Молодой человек наскоро погасил в своём воображении потешный образ Сутарби с большущей костью в руке, чтобы не засмеяться в голос и не выдать свои истинные намерения, – коротко выдохнул и настроился на нужный тон, используя всё своё природное обаяние, а уж этого ему было не занимать…


Дальше всё стремительно пошло само собой, будто вне его совершалось, а он лишь смотрел со стороны. Он импровизировал на ходу, разливался сладкогласным соловьём. Караван фраз сам выплывал из его рта, словно стая сияющих рыбок из грота. Руки так и летали в плавных жестах. Душа его в исступлении гарцевала на кругу, выписывая небывалые фигуры, и солярные знаки, и узоры благородной тамги, и все волны морские, а ритм сам звучал мысленно в его ушах, будто хлопали ему все трое разбойников – а с ними вместе и где-то стоявший неподалёку невидимый Цхогал!..

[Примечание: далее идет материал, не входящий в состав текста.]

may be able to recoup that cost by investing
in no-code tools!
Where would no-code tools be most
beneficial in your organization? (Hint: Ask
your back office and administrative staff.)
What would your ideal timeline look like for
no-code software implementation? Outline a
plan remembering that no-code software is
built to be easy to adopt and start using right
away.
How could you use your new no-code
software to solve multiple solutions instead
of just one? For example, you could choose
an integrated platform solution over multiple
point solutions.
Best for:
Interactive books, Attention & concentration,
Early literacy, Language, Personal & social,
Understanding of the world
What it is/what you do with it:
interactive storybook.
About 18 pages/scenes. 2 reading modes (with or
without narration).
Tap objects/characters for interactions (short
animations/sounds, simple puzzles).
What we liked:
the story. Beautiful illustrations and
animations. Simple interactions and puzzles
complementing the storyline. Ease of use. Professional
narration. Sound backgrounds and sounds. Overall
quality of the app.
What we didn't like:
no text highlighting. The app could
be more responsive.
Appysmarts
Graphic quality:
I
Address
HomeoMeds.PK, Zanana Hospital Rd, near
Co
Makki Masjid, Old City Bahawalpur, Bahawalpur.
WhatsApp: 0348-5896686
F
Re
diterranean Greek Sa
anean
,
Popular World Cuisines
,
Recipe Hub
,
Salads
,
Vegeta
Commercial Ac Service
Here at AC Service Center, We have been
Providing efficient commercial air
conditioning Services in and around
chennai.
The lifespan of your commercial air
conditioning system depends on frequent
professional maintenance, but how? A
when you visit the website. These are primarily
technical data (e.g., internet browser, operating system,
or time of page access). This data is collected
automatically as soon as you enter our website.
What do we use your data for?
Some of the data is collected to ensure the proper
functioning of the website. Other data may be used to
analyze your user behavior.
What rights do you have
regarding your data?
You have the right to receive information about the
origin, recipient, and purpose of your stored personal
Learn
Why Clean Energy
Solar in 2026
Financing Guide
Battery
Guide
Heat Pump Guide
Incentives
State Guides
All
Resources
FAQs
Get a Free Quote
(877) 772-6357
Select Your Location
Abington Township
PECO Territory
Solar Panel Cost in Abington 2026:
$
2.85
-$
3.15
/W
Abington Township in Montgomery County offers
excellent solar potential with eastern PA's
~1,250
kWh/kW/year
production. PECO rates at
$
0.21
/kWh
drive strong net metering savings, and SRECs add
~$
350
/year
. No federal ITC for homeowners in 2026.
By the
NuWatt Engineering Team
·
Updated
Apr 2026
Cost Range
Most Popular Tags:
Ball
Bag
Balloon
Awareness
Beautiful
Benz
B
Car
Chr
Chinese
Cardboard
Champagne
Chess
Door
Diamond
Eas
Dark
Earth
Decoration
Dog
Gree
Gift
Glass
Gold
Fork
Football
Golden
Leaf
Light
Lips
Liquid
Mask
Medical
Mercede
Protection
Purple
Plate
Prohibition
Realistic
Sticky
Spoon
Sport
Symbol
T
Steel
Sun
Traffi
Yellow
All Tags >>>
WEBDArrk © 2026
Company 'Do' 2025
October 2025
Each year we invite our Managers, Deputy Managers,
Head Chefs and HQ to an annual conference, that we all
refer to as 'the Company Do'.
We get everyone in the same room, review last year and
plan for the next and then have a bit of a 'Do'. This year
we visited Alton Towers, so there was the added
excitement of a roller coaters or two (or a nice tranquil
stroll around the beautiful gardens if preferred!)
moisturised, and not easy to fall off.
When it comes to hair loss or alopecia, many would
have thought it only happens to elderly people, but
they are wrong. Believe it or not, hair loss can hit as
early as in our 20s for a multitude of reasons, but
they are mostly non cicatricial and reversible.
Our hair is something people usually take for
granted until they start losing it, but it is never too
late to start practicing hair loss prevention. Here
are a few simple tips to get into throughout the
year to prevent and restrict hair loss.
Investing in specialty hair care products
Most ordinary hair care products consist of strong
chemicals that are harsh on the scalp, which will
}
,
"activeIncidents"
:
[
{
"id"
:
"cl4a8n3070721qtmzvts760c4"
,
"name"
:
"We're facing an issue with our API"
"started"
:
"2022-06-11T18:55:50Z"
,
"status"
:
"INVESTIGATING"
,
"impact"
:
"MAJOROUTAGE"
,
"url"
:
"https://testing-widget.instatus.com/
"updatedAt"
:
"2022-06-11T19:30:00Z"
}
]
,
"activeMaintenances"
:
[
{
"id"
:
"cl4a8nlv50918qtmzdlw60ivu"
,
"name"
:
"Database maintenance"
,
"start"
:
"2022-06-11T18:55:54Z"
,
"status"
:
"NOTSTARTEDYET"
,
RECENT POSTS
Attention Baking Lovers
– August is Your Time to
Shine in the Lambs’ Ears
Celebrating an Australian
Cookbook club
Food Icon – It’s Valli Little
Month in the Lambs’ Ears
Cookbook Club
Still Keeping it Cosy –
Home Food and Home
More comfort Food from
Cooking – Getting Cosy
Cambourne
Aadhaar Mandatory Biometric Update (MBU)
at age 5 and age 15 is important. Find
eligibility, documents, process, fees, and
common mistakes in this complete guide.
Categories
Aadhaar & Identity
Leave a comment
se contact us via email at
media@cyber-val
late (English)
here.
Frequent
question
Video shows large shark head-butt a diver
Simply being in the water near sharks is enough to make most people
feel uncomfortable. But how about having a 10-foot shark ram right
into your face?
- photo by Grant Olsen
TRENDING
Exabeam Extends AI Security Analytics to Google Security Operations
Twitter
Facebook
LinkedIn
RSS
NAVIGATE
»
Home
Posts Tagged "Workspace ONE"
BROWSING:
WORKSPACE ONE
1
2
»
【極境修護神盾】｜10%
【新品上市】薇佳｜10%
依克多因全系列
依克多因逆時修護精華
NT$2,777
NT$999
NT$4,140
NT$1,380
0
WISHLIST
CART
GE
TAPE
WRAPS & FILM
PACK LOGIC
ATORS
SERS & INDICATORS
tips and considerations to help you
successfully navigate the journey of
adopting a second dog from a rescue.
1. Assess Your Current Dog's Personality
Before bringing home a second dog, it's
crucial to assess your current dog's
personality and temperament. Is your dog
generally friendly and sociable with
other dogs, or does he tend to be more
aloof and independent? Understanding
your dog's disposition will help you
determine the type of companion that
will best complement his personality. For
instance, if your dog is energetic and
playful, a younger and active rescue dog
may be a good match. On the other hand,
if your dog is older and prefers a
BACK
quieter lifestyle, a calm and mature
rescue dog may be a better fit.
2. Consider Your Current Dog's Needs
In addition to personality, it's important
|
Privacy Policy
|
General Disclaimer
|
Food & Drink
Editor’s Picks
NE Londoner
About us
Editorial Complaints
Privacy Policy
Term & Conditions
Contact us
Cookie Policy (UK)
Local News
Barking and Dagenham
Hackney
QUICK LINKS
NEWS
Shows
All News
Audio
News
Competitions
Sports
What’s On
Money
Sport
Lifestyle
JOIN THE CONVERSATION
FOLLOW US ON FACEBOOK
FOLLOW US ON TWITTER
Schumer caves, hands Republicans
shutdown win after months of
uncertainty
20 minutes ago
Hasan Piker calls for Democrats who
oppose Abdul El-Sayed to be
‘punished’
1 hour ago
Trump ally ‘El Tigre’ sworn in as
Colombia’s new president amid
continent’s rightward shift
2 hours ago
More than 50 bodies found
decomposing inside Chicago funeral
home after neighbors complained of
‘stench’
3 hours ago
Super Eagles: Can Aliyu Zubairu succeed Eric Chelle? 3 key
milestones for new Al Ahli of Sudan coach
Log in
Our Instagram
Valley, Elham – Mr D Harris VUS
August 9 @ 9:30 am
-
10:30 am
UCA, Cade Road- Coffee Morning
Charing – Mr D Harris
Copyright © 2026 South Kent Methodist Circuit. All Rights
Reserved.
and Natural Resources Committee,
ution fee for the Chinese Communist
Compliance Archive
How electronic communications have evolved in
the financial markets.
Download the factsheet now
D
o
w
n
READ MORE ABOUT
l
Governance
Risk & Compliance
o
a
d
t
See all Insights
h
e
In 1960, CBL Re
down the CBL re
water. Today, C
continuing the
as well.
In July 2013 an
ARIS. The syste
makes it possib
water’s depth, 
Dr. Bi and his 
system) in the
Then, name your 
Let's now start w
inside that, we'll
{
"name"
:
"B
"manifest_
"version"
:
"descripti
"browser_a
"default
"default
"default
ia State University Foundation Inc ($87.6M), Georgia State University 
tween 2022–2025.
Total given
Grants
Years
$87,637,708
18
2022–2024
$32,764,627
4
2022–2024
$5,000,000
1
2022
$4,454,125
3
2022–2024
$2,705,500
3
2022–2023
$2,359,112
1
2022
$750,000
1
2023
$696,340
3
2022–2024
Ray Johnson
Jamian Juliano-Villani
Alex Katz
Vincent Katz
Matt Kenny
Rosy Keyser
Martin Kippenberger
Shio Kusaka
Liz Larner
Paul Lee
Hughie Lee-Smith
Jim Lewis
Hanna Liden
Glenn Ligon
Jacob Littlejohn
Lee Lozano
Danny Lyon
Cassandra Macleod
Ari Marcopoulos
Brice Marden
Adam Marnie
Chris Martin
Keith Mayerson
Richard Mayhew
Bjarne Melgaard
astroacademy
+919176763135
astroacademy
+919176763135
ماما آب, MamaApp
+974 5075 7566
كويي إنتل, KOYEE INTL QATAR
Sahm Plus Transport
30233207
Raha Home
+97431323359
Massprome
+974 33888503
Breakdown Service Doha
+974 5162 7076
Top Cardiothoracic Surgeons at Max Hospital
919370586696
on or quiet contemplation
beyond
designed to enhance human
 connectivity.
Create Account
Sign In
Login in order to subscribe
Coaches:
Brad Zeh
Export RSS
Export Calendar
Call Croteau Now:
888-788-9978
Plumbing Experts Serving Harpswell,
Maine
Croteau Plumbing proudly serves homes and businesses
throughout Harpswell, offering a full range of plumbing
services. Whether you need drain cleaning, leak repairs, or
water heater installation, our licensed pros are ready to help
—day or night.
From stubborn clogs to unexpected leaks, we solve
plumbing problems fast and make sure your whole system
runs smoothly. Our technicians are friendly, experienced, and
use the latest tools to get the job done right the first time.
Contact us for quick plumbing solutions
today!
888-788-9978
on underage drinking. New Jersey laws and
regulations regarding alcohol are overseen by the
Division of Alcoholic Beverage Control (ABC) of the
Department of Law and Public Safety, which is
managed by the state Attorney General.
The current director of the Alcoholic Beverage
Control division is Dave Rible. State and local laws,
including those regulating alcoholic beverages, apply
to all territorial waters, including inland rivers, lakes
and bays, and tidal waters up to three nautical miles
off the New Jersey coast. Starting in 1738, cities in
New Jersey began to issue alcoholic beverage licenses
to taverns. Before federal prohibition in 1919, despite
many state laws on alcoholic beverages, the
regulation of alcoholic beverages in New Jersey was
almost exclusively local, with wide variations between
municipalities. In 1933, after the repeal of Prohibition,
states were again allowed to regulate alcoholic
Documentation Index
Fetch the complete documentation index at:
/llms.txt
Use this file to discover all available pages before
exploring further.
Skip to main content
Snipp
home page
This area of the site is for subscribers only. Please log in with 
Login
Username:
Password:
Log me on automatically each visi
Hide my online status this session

Он поймал это лёгкое пламя, острыми языками цеплявшее тонкие медные нити вен, наполнявшее кровь золотым теплом блаженства, – оно словно бы само вело его к тому, что предназначено, чему суждено быть… Он был тогда точно палхь,в праздник пляшущий на канате перед созерцающей его искусство толпой.

Не поверил бы сам, до чего забавно всё устроилось: дочь паччаха, собственной персоной… точь-в-точь как в сказках, что рассказывали на привалах у костров погонщики караванов. Он и сам теперь стал, как они – и странником, и сказителем впридачу. Успевай только нанизывать слово за словом, словно ракушки на нитку для браслета; а она-то, что ни скажи, всему верит!.. И так смотрит, смотрит на него с надеждой и ожиданием, глазами прикормленного между делом с рук ослёнка, – вот мелюзга-то, даже жалко её немного… Будь со временем у него чуть посвободнее, он, пожалуй, уделил бы ей больше внимания, – но лёгкое, внутри летающее пламя ведёт за собой, зовёт оно, не ждёт; ковать надо железо, пока горячо! – Ему случалось раньше делать под руководством отца подковы для коней…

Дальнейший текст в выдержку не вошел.